However, a deployment may define its own scheme - the only requirement of Karibu is that the code is exactly 8 bytes long.
The client request handler must know which channel connector to use. The connector is the transport medium and a standard RabbitMQ implementation is used in production; however one may envision other transports such as HTTP etc.

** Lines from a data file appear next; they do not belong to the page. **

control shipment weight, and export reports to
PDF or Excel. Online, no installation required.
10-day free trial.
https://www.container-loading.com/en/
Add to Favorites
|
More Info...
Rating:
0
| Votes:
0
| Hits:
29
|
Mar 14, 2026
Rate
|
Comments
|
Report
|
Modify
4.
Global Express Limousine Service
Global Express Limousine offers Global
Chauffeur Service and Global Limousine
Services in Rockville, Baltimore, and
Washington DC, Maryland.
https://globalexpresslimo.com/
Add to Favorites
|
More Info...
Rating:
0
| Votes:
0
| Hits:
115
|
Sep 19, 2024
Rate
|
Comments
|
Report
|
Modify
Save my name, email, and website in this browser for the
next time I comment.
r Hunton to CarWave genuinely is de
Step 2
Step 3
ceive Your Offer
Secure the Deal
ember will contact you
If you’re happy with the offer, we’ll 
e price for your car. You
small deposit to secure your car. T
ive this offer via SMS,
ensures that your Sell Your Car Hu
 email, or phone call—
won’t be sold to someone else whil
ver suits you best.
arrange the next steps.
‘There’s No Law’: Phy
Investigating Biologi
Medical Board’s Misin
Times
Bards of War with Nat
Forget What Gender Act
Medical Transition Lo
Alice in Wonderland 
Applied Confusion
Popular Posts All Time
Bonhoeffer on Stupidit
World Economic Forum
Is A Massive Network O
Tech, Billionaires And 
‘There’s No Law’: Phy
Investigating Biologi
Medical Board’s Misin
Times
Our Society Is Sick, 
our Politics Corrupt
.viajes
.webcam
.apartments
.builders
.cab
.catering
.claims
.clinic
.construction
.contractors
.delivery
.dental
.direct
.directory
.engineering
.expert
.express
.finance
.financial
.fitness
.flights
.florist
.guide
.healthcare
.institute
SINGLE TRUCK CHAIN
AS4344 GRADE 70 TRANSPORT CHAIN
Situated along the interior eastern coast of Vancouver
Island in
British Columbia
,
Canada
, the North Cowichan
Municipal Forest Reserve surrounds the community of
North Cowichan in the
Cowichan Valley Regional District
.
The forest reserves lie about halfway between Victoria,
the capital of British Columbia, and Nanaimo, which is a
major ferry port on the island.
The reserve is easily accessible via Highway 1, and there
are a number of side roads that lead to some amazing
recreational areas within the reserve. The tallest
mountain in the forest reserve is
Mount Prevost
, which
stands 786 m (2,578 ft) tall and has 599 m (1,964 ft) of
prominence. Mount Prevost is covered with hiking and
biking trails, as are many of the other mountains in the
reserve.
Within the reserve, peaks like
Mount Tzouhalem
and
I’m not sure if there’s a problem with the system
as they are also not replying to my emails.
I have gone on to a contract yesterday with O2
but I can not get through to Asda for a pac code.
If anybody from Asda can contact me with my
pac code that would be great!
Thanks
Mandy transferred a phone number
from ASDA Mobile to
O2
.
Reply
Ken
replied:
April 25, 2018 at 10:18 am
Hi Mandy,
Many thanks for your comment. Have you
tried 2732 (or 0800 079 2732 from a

A connector must implement the interface ChannelConnector
interface.
For testing, an implementation that uses simple in-memory method calls is provided by Karibu. From the test code:
// Create the client side objects - these objects must always
// be defined for clients
ChannelConnector connector;
// Here we use an in-memory connector, a normal client shall
// instead use the RabbitChannelConnector
connector = new InVMInterProcessConnector(srh);
(The srh
object is the request handler on the server side, and
explained below in the backend section.)
Given a correctly configured client request handler, the actual
sending is simple - just call the send
method and supply the object
itself, as well as a topic. The topic defines 'what we are talking
about' and must follow some rules for the Karibu daemon to interpret
it correctly, see below.
Thus the code is:
// Client side 'normal operations' is just sending data to
// the server
try {
crh.send(ex, "exampleproject.reading.store");
} catch (IOException e) {
e.printStackTrace();
}
Note that an IOException may occur which of course tell you that the send has failed. Currently, the send actually implements fail-over semantics and a retry is attempted to send to another rabbit in the cluster.
The second parameter of the send
defines the topic. The topic
concept is explained in detail in "RabbitMQ in Action" and RabbitMQ
tutorial on the web. In Karibu the topic must have a specific format
as outlined in the JavaDoc for send
.
* Topics are strings on the form "A.B.C", that is,
* three parts separated by dot.
* A = name of experiment/client/project; example "grundfos".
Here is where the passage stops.